The rescue was complex, and the world watched as it unfolded in real time. As reported by The New York Times, the operation “assembled from an amalgam of muscle and brainpower from around the world: 10,000 people participated, including 2,000 soldiers, 200 divers and representatives from 100 government agencies.”
Look at the sheer number of international people and organizations that got involved. This story didn’t just move people…it literally moved people. The BBC reports that among the group of rescue divers were 17 Australians, 36 U.S. military Pacific Command personnel, six from Beijing, and one from Israel.

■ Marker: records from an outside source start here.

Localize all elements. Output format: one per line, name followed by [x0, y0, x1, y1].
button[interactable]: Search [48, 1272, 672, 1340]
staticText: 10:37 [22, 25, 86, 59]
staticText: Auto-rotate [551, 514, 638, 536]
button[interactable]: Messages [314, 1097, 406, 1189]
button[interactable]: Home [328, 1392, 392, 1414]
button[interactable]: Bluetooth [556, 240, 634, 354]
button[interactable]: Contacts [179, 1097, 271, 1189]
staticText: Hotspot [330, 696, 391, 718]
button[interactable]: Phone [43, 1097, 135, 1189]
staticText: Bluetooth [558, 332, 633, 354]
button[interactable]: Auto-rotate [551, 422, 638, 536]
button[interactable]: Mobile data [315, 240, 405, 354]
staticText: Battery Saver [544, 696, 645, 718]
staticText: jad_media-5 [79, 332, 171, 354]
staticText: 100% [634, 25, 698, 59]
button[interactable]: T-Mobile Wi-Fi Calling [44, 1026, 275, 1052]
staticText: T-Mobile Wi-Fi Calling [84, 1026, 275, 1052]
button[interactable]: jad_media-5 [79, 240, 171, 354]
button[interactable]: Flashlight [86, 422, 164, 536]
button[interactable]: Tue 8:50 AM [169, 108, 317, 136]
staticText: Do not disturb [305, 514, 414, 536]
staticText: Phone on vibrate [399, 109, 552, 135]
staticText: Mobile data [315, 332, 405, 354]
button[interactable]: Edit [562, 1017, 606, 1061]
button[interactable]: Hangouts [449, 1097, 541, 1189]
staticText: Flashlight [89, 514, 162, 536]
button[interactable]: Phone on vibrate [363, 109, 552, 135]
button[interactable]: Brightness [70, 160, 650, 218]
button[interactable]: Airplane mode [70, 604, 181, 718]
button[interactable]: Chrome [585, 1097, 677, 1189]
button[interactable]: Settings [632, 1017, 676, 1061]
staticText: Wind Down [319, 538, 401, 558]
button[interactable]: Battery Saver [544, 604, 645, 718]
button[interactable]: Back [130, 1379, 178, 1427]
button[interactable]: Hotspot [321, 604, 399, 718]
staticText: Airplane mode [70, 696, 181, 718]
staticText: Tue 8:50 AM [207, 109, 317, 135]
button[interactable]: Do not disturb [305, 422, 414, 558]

Global companies also offered their equipment and expertise. Whether or not you find Elon Musk’s efforts commendable, they are certainly notable in that they demonstrate just how mobilizing this story has been. Musk, like many of us, was pulled towards the story and felt an impulse to act. He also seems to be unable to let the story go…but that topic is for another day.
The huge number of articles that continued to be published in Western news sources tells us that although the story was not necessarily the most trending headline (data sadly indicates that the story was overshadowed by news of Justin Bieber’s engagement and the birth of Cardi B’s child), it was one that audiences seemed most reluctant to dismiss. From July 10-13, approximately 738 news stories were published in top U.S. and European news outlets. And even more rare than a story which captivates (and holds) the attention of the world, is one that also has a happy ending.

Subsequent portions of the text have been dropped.